This got me thinking - 100% oxygen is a standard panacea for all ills on an aeroplane, and often does make a big difference. However, the implication here is that the thing that really made a difference to him was reduced cabin altitude (whilst still on 100% O2) rather than the partial pressure of oxygen.

Can anybody offer a mechanism whereby increased pressure / reduced cabin altitude will improve somebody's condition, where increasing partial pressure of oxygen alone would not?

G

mnehpets
2nd Jun 2011, 12:56
Can anybody offer a mechanism whereby increased pressure / reduced cabin altitude will improve somebody's condition, where increasing partial pressure of oxygen alone would not?


Maybe he had the bends?

- S

Genghis the Engineer
2nd Jun 2011, 14:13
Maybe he had the bends?

- S

The ATSB report said it was diagnosed by a physician on return as food poisoning.

(VH-KDQ, 22 June 2010, reported in ATSB Bulletin Jul-Sep 2010) if you want to look it up).

G

Bad medicine
2nd Jun 2011, 21:29
Simply Boyle's Law. Gas expands and stretches the gut as the ambient pressure reduces - especially in the small bowel where it can't easily escape. Then on descent, the pressure increases, and the volume decreases. Ye canna change the laws of physics.

homonculus
3rd Jun 2011, 15:42
The oxygen is a red herring.

Most likely he had gut rot - food poisoning - which may cause colicy pain ie pain that comes and goes. It got better. Again coincidence

The main issue with depressurisation is if there is gas in a body cavity. If the guts are not working they absorb gas. Depressurisation causes the gas to expand, causing pain and possibly rupture of the guts. If the guts are handled, they stop working for a few deays (ileus) so flying after an abdominal operation is a no no and we normally stop passengers flying for two weeks

Tumours and other pathology may also cause obstruction so that the guts upstream from the obstruction become distended - same problem

A laparoscopy - keyhole surgery - passes gas into the peritoneum - the abdominal cavity. This too will expand on depresurisation so flying is normally banned for 3 days

Gas in other cavities - the chest, joints and teeth - can also cause pain on depressurisation

Flying freight doesnt have this problem - unless it is livestock

gingernut
6th Jun 2011, 21:22
Assuming he's young, fit and otherwise well, I'm with the simple GI disturbance opinion. It's known locally here as "a bad pint." Further towards Wigan, as a "bad pie."

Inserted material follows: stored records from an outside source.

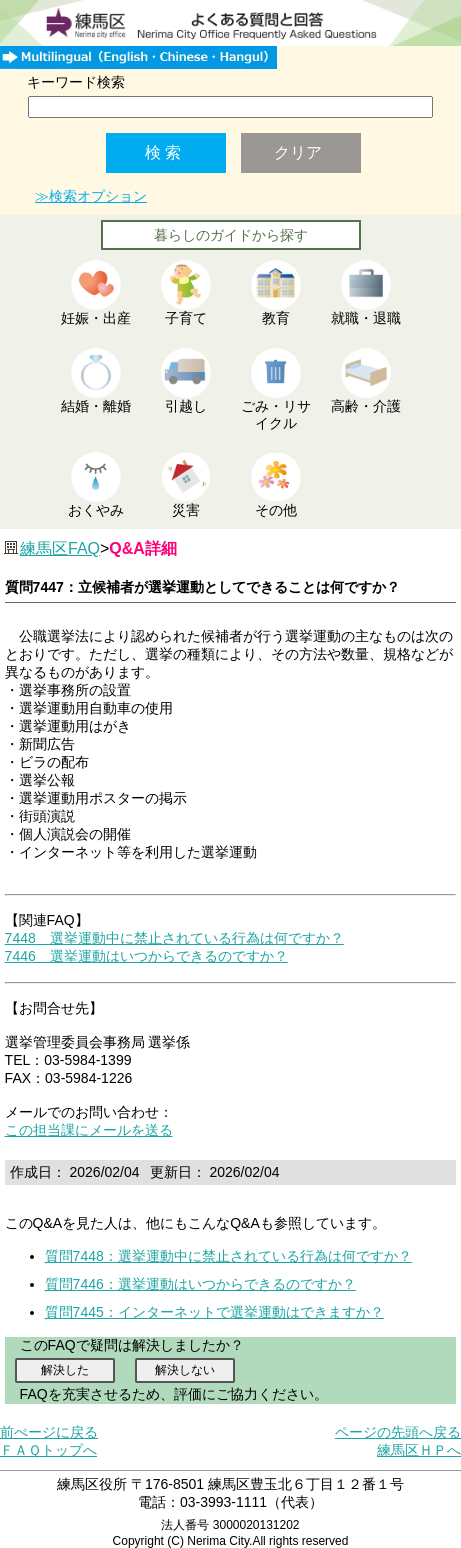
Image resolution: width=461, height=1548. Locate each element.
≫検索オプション (91, 196)
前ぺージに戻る (49, 1432)
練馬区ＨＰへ (419, 1450)
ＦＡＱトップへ (48, 1450)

Symptoms of which are probably exacerbated by Boyle's Law. Luckily, the effects are generally not long lasting nor chronic.

Ever seen the wrappers on a bread roll expand on ascent. And in the days when one could take a 1 liter plastic bottle of Roller Cola on an aircraft, how it imploded after that last swig before the seat belt sign went on. Good old Bobby has a lot to answer for, although he does make exceptionally good altimeters.

100% oxygen is helpful for making cabin staff look useful, or, for disgusing the fact that the patient is dead.

Also fatal when the passenger has chronic COPD and the impetus for breathing is hypoxia:)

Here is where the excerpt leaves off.